You know, even without reading Empress of Forever, the rough idea and form the story is going to take. It’s not quite a full-blown heroic journey, but the adventures of Vivian Liao feel familiar all the same.
To make clear: this is not a bad thing. There’s a reason we put this latest novel from Max Gladstone on our list of best SFF titles to read this June. It doesn’t quite fall into a full-on beach read title in the way that we usually use the term, but it’s made for being able to sit back and contemplate afterwards, and there aren’t many better ways to do that than by staring out into the vastness of whatever body of water you’re sitting on the shores of.
But enough about the book’s impact. What about the book gives it this sort of weight? Part of it is its length of 480 pages; part of it is the kind of writing Gladstone is throwing at us, which can shift from funny to thick in the span of a few lines.
The concepts he’s working with are simple at their base — myth and reality, shapeshifters, a literal pirate queen, the self — but recombined here to create all kinds of permutations that can, at times, not be particularly easy to follow, especially when the action scenes are viewed through Vivian’s basic human eyes.
Yet though you’ll likely recognize certain beats and tropes, the journey is still magical enough. In its description, it notes that there’s a lot of Star Wars in this book, and that’s absolutely true. Perhaps it’s a little more grown-up in its approach to philosophical matters, but saying the Cloud is the Force is not wholly inaccurate.

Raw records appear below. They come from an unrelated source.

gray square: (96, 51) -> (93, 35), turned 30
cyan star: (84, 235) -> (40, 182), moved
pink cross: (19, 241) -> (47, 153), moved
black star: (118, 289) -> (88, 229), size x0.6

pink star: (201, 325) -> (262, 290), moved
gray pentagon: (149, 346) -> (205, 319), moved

There are moments of pure wonder, here and there, when Gladstone’s writing and the events on the page meet together. In particular, this reviewer found herself enjoying Xiara’s highlight scenes the most. Like everyone else, she’s wrestling with the concept of the self in her own way; her particular iteration is, shall we say, bigger than most, or at least most expansive.

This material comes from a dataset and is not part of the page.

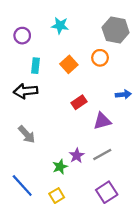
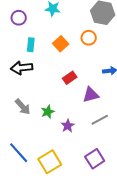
gray line: (102, 154) -> (100, 120), moved
green star: (60, 167) -> (48, 112), moved
yellow square: (57, 196) -> (50, 162), size x1.6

To say more would be a spoiler. Yes, Zanj, Hong, and Gray all have their moments, as does Viv herself. But Xiara is simultaneously the most accessible and perhaps the most out there of the band, in terms of what she can do, and it was a pleasure to read those sections in particular.
I’m not sure if I really liked Empress of Forever, though I can acknowledge that it’s good and was worth my time, but that’s really it. That’s okay, too. You can enjoy something without liking it enough to repeat it or even say that you like it.